Anyone who uses the words “irregardless”, “a whole ‘nother” or “all of the sudden” will be sent to a work camp.
–Stewie Griffin, Family Guy (S6E5, “Lois Kills Stewie”)
Here’s a list of words, phrases, mangled spellings and awful pronunciations I really, really wish people would stop saying, and which ideally would be expunged from the English lexicon — and perhaps even be removed, Ministry of Truth-style, from our cultural history entirely:
- “Anymore” — it’s two words, all right? If you’re not a raven perched on a bust of Pallas, say “any more”, dammit!
- “Alot” (e.g. “alot of people”) — ditto, and you always see people writing it on the Internet but getting spell-corrected to “allot”, which isn’t even a noun
- “Twerking” — the word, not the action, I have no problem with that (ahem)
- “What it is, is…” — really, that’s what you meant to say?! Think before you speak!
- “The thing is, is…” — REALLY?!?
- “Oh my days!” — come on, either swear or blaspheme, this is even less offensive than “oh my stars!” from Bewitched
- The word “yeah” every other word, yeah? Like, yeah, it’s really annoying, yeah, and a bit threatening, yeah? (And don’t get me started on people who write it “yea”, which is a different word, pronounced “yay”, and used in hymns!)
- Other chav terms like “gaff” for house; “blud” for friend; “allow dat”, which seems to mean the same as “nix on that”, though I doubt even they know; and, overuse of words like “even”, as in “I ain’t even lying, blud”… what?!
- Pronouncing the word “café” as “caff”, as it reminds me of “gaff” (see above)
Pronouncing the word “karate” as “ka-RAA-tee”. Protip: if a Japanese word has an “e” in it, try saying it as though it’s an e-acute, like in “café” (unless you say that word as per above, obviously, in which case go jump under a bus) — it’s not perfect, but it’s better than saying it like “ee”, which in romanised Japanese is represented as an i!

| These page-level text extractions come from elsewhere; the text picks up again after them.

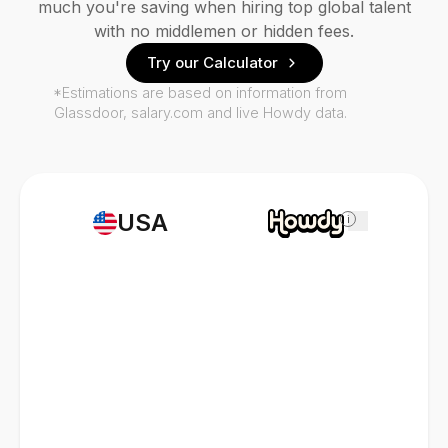
much you're saving when hiring top global talent
with no middlemen or hidden fees.
Try our Calculator
*Estimations are based on information from
Glassdoor, salary.com and live Howdy data.
USA
i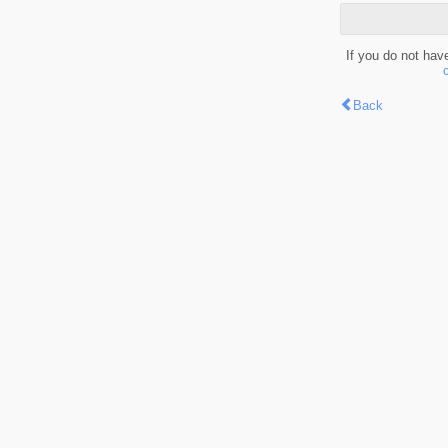
If you do not hav
Back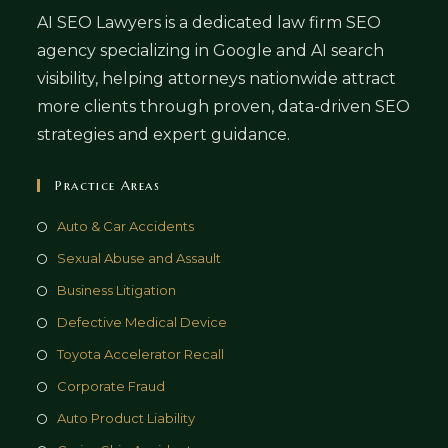
AI SEO Lawyers is a dedicated law firm SEO
agency specializing in Google and AI search
visibility, helping attorneys nationwide attract
more clients through proven, data-driven SEO
strategies and expert guidance.
Practice Areas
Auto & Car Accidents
Sexual Abuse and Assault
Business Litigation
Defective Medical Device
Toyota Accelerator Recall
Corporate Fraud
Auto Product Liability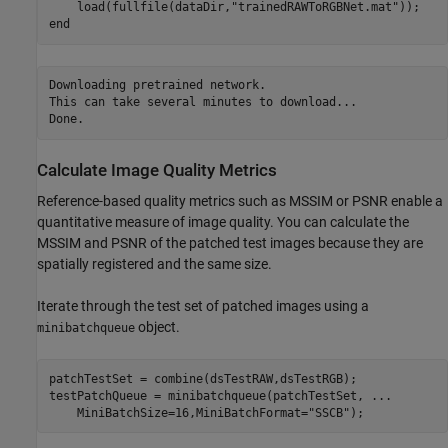
    load(fullfile(dataDir,
"trainedRAWToRGBNet.mat"
end
Downloading pretrained network.

This can take several minutes to download...

Calculate Image Quality Metrics
Reference-based quality metrics such as MSSIM or PSNR enable a
quantitative measure of image quality. You can calculate the
MSSIM and PSNR of the patched test images because they are
spatially registered and the same size.
Iterate through the test set of patched images using a
object.
minibatchqueue
patchTestSet = combine(dsTestRAW,dsTestRGB);

testPatchQueue = minibatchqueue(patchTestSet, 
...
    MiniBatchSize=16,MiniBatchFormat=
"SSCB"
);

- Pronouncing the word “karaoke” as “carry-OH-key”. That would make it “karioki”, yomenai bakamono! (The long “oh” sound is right, though, because the oke comes from a valiant Japanese attempt to pronounce our word “orchestra”)
- Pronouncing the word “Pokémon” as though it starts with the English word “poke” (even advertisers do this). It’s short for “pocket monster”, okay? Do you keep your wallet/keys in your poh-ket? (And if you’re posh enough to pronounce it “poh-ket”, you’re posh enough to have someone carry your wallet/keys for you anyway…)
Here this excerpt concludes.